Industrialized capsule networks for text analytics

Vijay Srinivas Agneeswaran (Walmart Labs), Abhishek Kumar (Publicis Sapient)

1:45pm–2:25pm Thursday, September 12, 2019

Location: 230 A

Implementing AI

Secondary topics: Deep Learning, Health and Medicine, Machine Learning, Text, Language, and Speech

Who is this presentation for?

Data scientists, data engineers, ML engineers, CxOs, and data architects

Level

Intermediate

Description

Vijay Agneeswaran and Abhishek Kumar explore multilabel text classification problems, where multiple tags or categories have to be associated with a given text or documents.

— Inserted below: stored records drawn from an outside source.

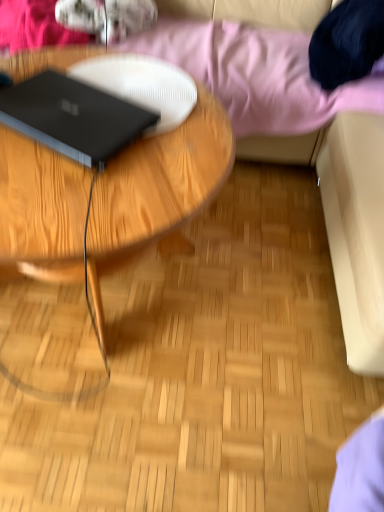 Identify the location of wooden coffee table at center. (126, 242).

What do you see at coordinates (258, 75) in the screenshot? I see `pink fabric at upper center` at bounding box center [258, 75].

Where is `black matte laptop at left`? black matte laptop at left is located at coordinates (73, 116).

Locate an element on the screen. wooden coffee table at center is located at coordinates (126, 242).

From a real-world perspective, between black matte laptop at left and pink fabric at upper center, who is vertically higher?

From a 3D spatial view, black matte laptop at left is above.

Is pink fabric at upper center at the back of black matte laptop at left?

Yes, black matte laptop at left is facing away from pink fabric at upper center.

Is black matte laptop at left at the left side of pink fabric at upper center?

Yes, black matte laptop at left is to the left of pink fabric at upper center.

From the image's perspective, between black matte laptop at left and pink fabric at upper center, which one is located above?

pink fabric at upper center, from the image's perspective.

Is pink fabric at upper center next to wooden coffee table at center and touching it?

No, pink fabric at upper center is not in contact with wooden coffee table at center.

Would you say pink fabric at upper center is outside wooden coffee table at center?

That's correct, pink fabric at upper center is outside of wooden coffee table at center.

Based on the photo, from the image's perspective, does pink fabric at upper center appear lower than wooden coffee table at center?

No, from the image's perspective, pink fabric at upper center is not beneath wooden coffee table at center.

In terms of height, does pink fabric at upper center look taller or shorter compared to black matte laptop at left?

Clearly, pink fabric at upper center is taller compared to black matte laptop at left.

Can you confirm if pink fabric at upper center is smaller than black matte laptop at left?

Actually, pink fabric at upper center might be larger than black matte laptop at left.

Between wooden coffee table at center and black matte laptop at left, which one appears on the right side from the viewer's perspective?

Positioned to the right is black matte laptop at left.

From the image's perspective, would you say wooden coffee table at center is shown under black matte laptop at left?

Correct, wooden coffee table at center appears lower than black matte laptop at left in the image.

Does wooden coffee table at center have a greater height compared to black matte laptop at left?

Indeed, wooden coffee table at center has a greater height compared to black matte laptop at left.

Between wooden coffee table at center and pink fabric at upper center, which one has smaller width?

With smaller width is wooden coffee table at center.

Is wooden coffee table at center smaller than pink fabric at upper center?

Correct, wooden coffee table at center occupies less space than pink fabric at upper center.

Between point (39, 161) and point (54, 40), which one is positioned in front?

Point (39, 161)

Where is `bedding that is above the wooden coffee table at center (from a real-world perspective)`? This screenshot has height=512, width=384. bedding that is above the wooden coffee table at center (from a real-world perspective) is located at coordinates (258, 75).

Can we say black matte laptop at left lies outside wooden coffee table at center?

No, black matte laptop at left is not outside of wooden coffee table at center.

Are black matte laptop at left and wooden coffee table at center far apart?

black matte laptop at left is actually quite close to wooden coffee table at center.

Could you tell me if black matte laptop at left is turned towards wooden coffee table at center?

No.

Considering the sizes of black matte laptop at left and wooden coffee table at center in the image, is black matte laptop at left bigger or smaller than wooden coffee table at center?

In the image, black matte laptop at left appears to be smaller than wooden coffee table at center.

At what (x,y) coordinates should I click in order to perform the action: click on bedding beneath the black matte laptop at left (from a real-world perspective). Please return your answer as a coordinate pair (x, y). Looking at the image, I should click on (258, 75).

The image size is (384, 512). I want to click on coffee table in front of the pink fabric at upper center, so click(126, 242).

Considering their positions, is wooden coffee table at center positioned further to pink fabric at upper center than black matte laptop at left?

wooden coffee table at center.

Consider the image. From the image, which object appears to be nearer to wooden coffee table at center, black matte laptop at left or pink fabric at upper center?

Among the two, black matte laptop at left is located nearer to wooden coffee table at center.

Based on their spatial positions, is pink fabric at upper center or black matte laptop at left further from wooden coffee table at center?

Among the two, pink fabric at upper center is located further to wooden coffee table at center.

Looking at the image, which one is located closer to pink fabric at upper center, black matte laptop at left or wooden coffee table at center?

black matte laptop at left lies closer to pink fabric at upper center than the other object.

Based on their spatial positions, is wooden coffee table at center or pink fabric at upper center closer to black matte laptop at left?

wooden coffee table at center is positioned closer to the anchor black matte laptop at left.

Based on their spatial positions, is pink fabric at upper center or wooden coffee table at center further from black matte laptop at left?

Among the two, pink fabric at upper center is located further to black matte laptop at left.

Where is `laptop between pink fabric at upper center and wooden coffee table at center in the vertical direction`? The width and height of the screenshot is (384, 512). laptop between pink fabric at upper center and wooden coffee table at center in the vertical direction is located at coordinates (73, 116).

Multilabel text classification occurs in numerous real-world scenarios, for instance, in news categorization and in bioinformatics (such as the gene classification problem). The Kaggle dataset is representative of the problem.

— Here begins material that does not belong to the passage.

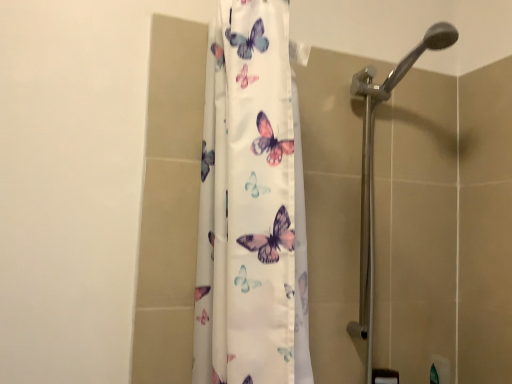 Identify the location of silver metallic shower head at upper right. The height and width of the screenshot is (384, 512). (373, 173).

The height and width of the screenshot is (384, 512). What do you see at coordinates (373, 173) in the screenshot?
I see `silver metallic shower head at upper right` at bounding box center [373, 173].

Find the location of a particular element. The image size is (512, 384). silver metallic shower head at upper right is located at coordinates (373, 173).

Several other interesting problems in text analytics exist, such as abstractive summarization, sentiment analysis, search and information retrieval, entity resolution, document categorization, document clustering, machine translation, etc. Deep learning has been applied to solve many of the above problems, such as applying a convolutional network to make effective use of word order in text categorization. Recurrent neural networks (RNNs) have been effective in various tasks in text analytics. Significant progress has been achieved in language translation by modeling machine translation using an encoder-decoder approach with the encoder formed by a neural network.

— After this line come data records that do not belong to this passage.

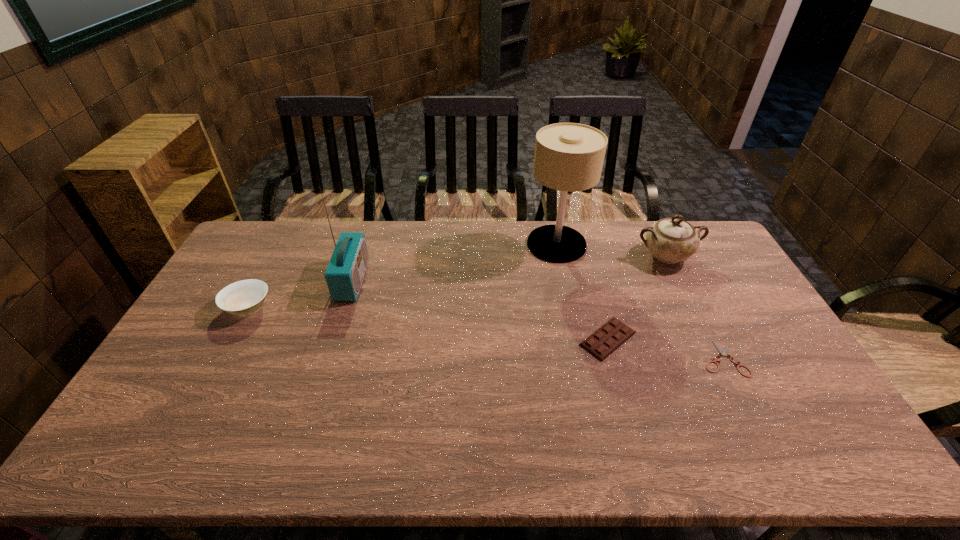 You are a GUI agent. You are given a task and a screenshot of the screen. Output one action in this format:
    pyautogui.click(x=<x>, y=<y>)
    Task: Click on the unoccupied position between the chinaware and the chocolate bar
    This screenshot has width=960, height=540.
    Given the screenshot: What is the action you would take?
    pyautogui.click(x=637, y=297)

I want to click on unoccupied area between the chinaware and the second object from left to right, so click(510, 268).

The height and width of the screenshot is (540, 960). In order to click on free area in between the fifth object from right to left and the chinaware in this screenshot , I will do `click(510, 268)`.

Find the location of a particular element. The width and height of the screenshot is (960, 540). vacant area that lies between the shears and the fifth shortest object is located at coordinates (538, 319).

Find the location of `vacant space that's between the tallest object and the fourth shortest object`. vacant space that's between the tallest object and the fourth shortest object is located at coordinates (612, 250).

Where is `object that is the nearest to the third shortest object`? This screenshot has width=960, height=540. object that is the nearest to the third shortest object is located at coordinates (345, 272).

Where is `object that is the fourth nearest to the shears`? This screenshot has width=960, height=540. object that is the fourth nearest to the shears is located at coordinates (345, 272).

Find the location of a particular element. free space that satisfies the following two spatial constraints: 1. on the front panel of the fifth shortest object; 2. on the right side of the shears is located at coordinates (327, 359).

You are a GUI agent. You are given a task and a screenshot of the screen. Output one action in this format:
    pyautogui.click(x=<x>, y=<y>)
    Task: Click on the free location that satisfies the following two spatial constraints: 1. on the front side of the table lamp; 2. on the right side of the third tallest object
    The image size is (960, 540).
    Given the screenshot: What is the action you would take?
    pyautogui.click(x=559, y=256)

Find the location of `free location that satisfies the following two spatial constraints: 1. on the front side of the third tallest object; 2. on the left side of the table lamp`. free location that satisfies the following two spatial constraints: 1. on the front side of the third tallest object; 2. on the left side of the table lamp is located at coordinates (559, 256).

However, certain cases require modeling in the hierarchical relationship in text data and is difficult to achieve with traditional deep learning networks because linguistic knowledge may have been incorporated in these networks to achieve high accuracy. Moreover, deep learning networks don’t consider hierarchical relationships between local features, as the pooling operation of convolutional neural network (CNNs) loses information about the hierarchical relationships.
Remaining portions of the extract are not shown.